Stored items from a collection

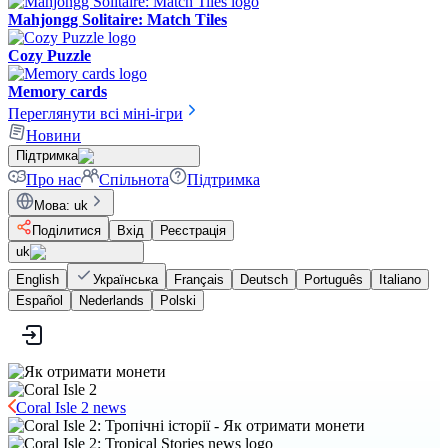
Mahjongg Solitaire: Match Tiles
Cozy Puzzle
Memory cards
Переглянути всі міні-ігри
Новини
Підтримка
Про нас
Спільнота
Підтримка
Мова
:
uk
Поділитися
Вхід
Реєстрація
uk
English
Українська
Français
Deutsch
Português
Italiano
Español
Nederlands
Polski
Coral Isle 2 news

Your goal: For each line above, output its wording exactly and leave out any picture.

Written answer:
Mahjongg Solitaire: Match Tiles
Cozy Puzzle
Memory cards
Переглянути всі міні-ігри
Новини
Підтримка
Про нас
Спільнота
Підтримка
Мова
:
uk
Поділитися
Вхід
Реєстрація
uk
English
Українська
Français
Deutsch
Português
Italiano
Español
Nederlands
Polski
Coral Isle 2 news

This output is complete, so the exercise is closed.